Washington — House lawmakers on Monday rejected an attempt by Democratic Rep. Debbie Dingell of Dearborn to preserve requirements for environmental analysis under proposed changes to federal fishing laws.

Dingell's husband, former Rep. John Dingell who retired last year, wrote the National Environmental Policy Act in 1970 that requires agencies to assess the environmental, social and economic impacts of their actions and consider alternatives.

Legislation under consideration in the House would revise the Magnuson-Stevens Fishery Conservation and Management Act in part by exempting fishery management decisions from the act.

The bill "would short circuit public review and comment on fisheries management decisions," Debbie Dingell said Monday on the House floor.

"The practical impact of this language means that local communities and businesses will not have the same opportunity to comment and have input on decisions that will impact their livelihood."

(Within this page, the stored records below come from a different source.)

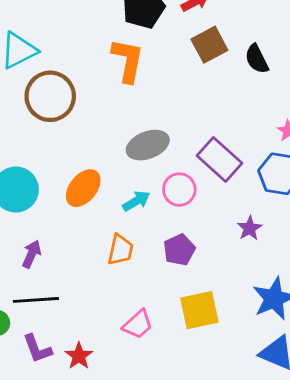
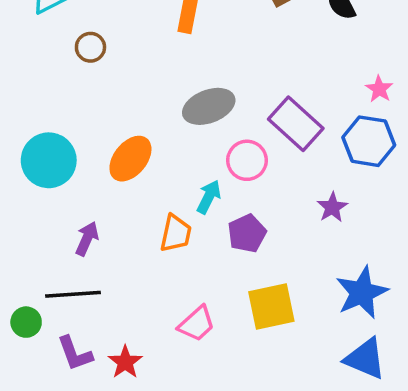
brown circle: (50, 96) -> (90, 47), size x0.5
cyan arrow: (136, 201) -> (209, 197), moved, turned -32
purple arrow: (32, 254) -> (87, 239), moved

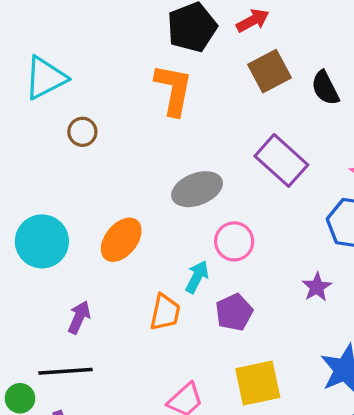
purple rectangle: (296, 124) -> (281, 160), moved

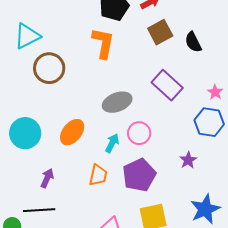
brown circle: (82, 132) -> (49, 68), size x1.8
cyan arrow: (197, 277) -> (112, 143), moved
purple pentagon: (234, 312) -> (139, 175), size x1.5

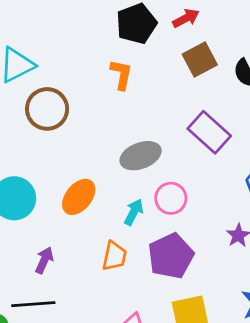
orange L-shape: (103, 43) -> (121, 75), size x0.7

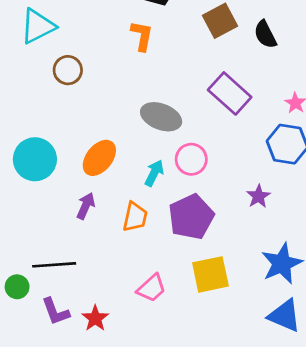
brown circle: (47, 109) -> (68, 70), size x0.7
gray ellipse: (141, 156) -> (161, 117), turned 42
purple arrow: (44, 260) -> (86, 206), moved

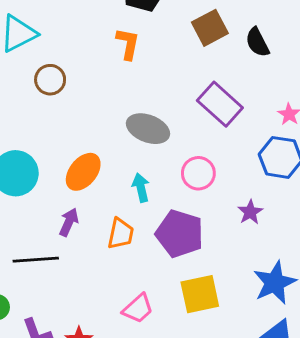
pink circle: (191, 159) -> (198, 173), moved
cyan arrow: (154, 173) -> (141, 188), turned -40
purple pentagon: (191, 217) -> (180, 234), turned -30
black line: (54, 265) -> (36, 260), moved

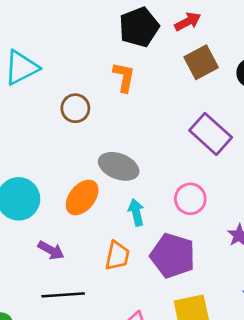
brown circle: (50, 80) -> (75, 108), moved
gray ellipse: (148, 129) -> (119, 166), moved
purple arrow: (69, 222) -> (51, 250), moved, turned 95
black line: (36, 260) -> (63, 295), moved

Supporters of the bill say it would give fishery managers greater flexibility in rebuilding fish stocks and eliminate duplication between the National Environmental Policy Act process and an impact analysis for the regional fishery management councils.

"This was requested by the communities," said bill sponsor Rep. Don Young, R-Alaska, in opposition to Dingell's amendment, adding that the 1970 law invites outsiders and special interests into the review process.

"What you do is start a duplication of the process. It's not necessary."

Dingell said the bill would introduce an "inadequate, poorly defined" process that makes the fisheries councils the final arbiters of how their own decisions would affect coastal communities and marine ecosystems. The opinions of stakeholders, including business owners, would receive less consideration, she said.

The White House has promised to veto the bill, saying it would undermine safeguards against overfishing and "impose arbitrary and unnecessary requirements that would harm the environment and the economy."

The House on Monday defeated Dingell's amendment by a vote of 223-155.